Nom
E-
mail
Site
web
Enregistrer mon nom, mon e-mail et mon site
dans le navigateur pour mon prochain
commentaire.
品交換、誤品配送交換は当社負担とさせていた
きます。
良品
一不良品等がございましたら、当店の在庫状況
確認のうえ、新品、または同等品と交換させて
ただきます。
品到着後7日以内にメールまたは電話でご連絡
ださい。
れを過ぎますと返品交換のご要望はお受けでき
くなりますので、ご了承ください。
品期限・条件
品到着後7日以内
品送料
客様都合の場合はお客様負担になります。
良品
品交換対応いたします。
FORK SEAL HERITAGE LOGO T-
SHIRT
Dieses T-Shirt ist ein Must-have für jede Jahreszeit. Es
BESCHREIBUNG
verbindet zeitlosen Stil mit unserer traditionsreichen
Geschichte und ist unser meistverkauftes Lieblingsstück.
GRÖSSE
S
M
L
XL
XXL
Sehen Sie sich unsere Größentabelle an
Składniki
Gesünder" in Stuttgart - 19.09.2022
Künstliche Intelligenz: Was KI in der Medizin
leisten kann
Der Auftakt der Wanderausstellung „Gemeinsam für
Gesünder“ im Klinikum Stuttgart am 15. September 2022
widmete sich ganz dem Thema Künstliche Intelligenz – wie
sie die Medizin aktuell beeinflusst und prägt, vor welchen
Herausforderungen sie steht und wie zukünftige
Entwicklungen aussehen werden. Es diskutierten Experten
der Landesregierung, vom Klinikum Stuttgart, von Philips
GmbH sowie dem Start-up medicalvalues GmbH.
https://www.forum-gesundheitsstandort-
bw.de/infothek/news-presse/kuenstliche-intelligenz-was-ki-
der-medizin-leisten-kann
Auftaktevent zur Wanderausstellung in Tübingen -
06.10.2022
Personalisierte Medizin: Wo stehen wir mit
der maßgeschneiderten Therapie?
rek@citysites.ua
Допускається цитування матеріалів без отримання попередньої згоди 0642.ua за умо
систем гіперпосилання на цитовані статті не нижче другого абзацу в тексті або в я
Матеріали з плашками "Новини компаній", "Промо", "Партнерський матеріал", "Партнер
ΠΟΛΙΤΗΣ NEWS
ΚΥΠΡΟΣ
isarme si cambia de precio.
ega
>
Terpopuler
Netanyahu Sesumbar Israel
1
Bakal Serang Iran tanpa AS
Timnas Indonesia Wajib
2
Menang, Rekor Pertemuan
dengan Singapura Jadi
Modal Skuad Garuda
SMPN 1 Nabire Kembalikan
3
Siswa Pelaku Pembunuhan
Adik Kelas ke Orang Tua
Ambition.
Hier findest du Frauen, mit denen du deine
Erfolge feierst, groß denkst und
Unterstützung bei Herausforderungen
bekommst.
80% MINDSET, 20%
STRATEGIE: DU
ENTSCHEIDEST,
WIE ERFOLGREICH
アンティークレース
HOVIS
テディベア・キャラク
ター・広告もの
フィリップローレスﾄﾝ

★ ★ ★ ★ ★ ★ ★

### Task instructions
Reproduce every record above exactly.

### Finished task
Nom
E-
mail
Site
web
Enregistrer mon nom, mon e-mail et mon site
dans le navigateur pour mon prochain
commentaire.
品交換、誤品配送交換は当社負担とさせていた
きます。
良品
一不良品等がございましたら、当店の在庫状況
確認のうえ、新品、または同等品と交換させて
ただきます。
品到着後7日以内にメールまたは電話でご連絡
ださい。
れを過ぎますと返品交換のご要望はお受けでき
くなりますので、ご了承ください。
品期限・条件
品到着後7日以内
品送料
客様都合の場合はお客様負担になります。
良品
品交換対応いたします。
FORK SEAL HERITAGE LOGO T-
SHIRT
Dieses T-Shirt ist ein Must-have für jede Jahreszeit. Es
BESCHREIBUNG
verbindet zeitlosen Stil mit unserer traditionsreichen
Geschichte und ist unser meistverkauftes Lieblingsstück.
GRÖSSE
S
M
L
XL
XXL
Sehen Sie sich unsere Größentabelle an
Składniki
Gesünder" in Stuttgart - 19.09.2022
Künstliche Intelligenz: Was KI in der Medizin
leisten kann
Der Auftakt der Wanderausstellung „Gemeinsam für
Gesünder“ im Klinikum Stuttgart am 15. September 2022
widmete sich ganz dem Thema Künstliche Intelligenz – wie
sie die Medizin aktuell beeinflusst und prägt, vor welchen
Herausforderungen sie steht und wie zukünftige
Entwicklungen aussehen werden. Es diskutierten Experten
der Landesregierung, vom Klinikum Stuttgart, von Philips
GmbH sowie dem Start-up medicalvalues GmbH.
https://www.forum-gesundheitsstandort-
bw.de/infothek/news-presse/kuenstliche-intelligenz-was-ki-
der-medizin-leisten-kann
Auftaktevent zur Wanderausstellung in Tübingen -
06.10.2022
Personalisierte Medizin: Wo stehen wir mit
der maßgeschneiderten Therapie?
rek@citysites.ua
Допускається цитування матеріалів без отримання попередньої згоди 0642.ua за умо
систем гіперпосилання на цитовані статті не нижче другого абзацу в тексті або в я
Матеріали з плашками "Новини компаній", "Промо", "Партнерський матеріал", "Партнер
ΠΟΛΙΤΗΣ NEWS
ΚΥΠΡΟΣ
isarme si cambia de precio.
ega
>
Terpopuler
Netanyahu Sesumbar Israel
1
Bakal Serang Iran tanpa AS
Timnas Indonesia Wajib
2
Menang, Rekor Pertemuan
dengan Singapura Jadi
Modal Skuad Garuda
SMPN 1 Nabire Kembalikan
3
Siswa Pelaku Pembunuhan
Adik Kelas ke Orang Tua
Ambition.
Hier findest du Frauen, mit denen du deine
Erfolge feierst, groß denkst und
Unterstützung bei Herausforderungen
bekommst.
80% MINDSET, 20%
STRATEGIE: DU
ENTSCHEIDEST,
WIE ERFOLGREICH
アンティークレース
HOVIS
テディベア・キャラク
ター・広告もの
フィリップローレスﾄﾝ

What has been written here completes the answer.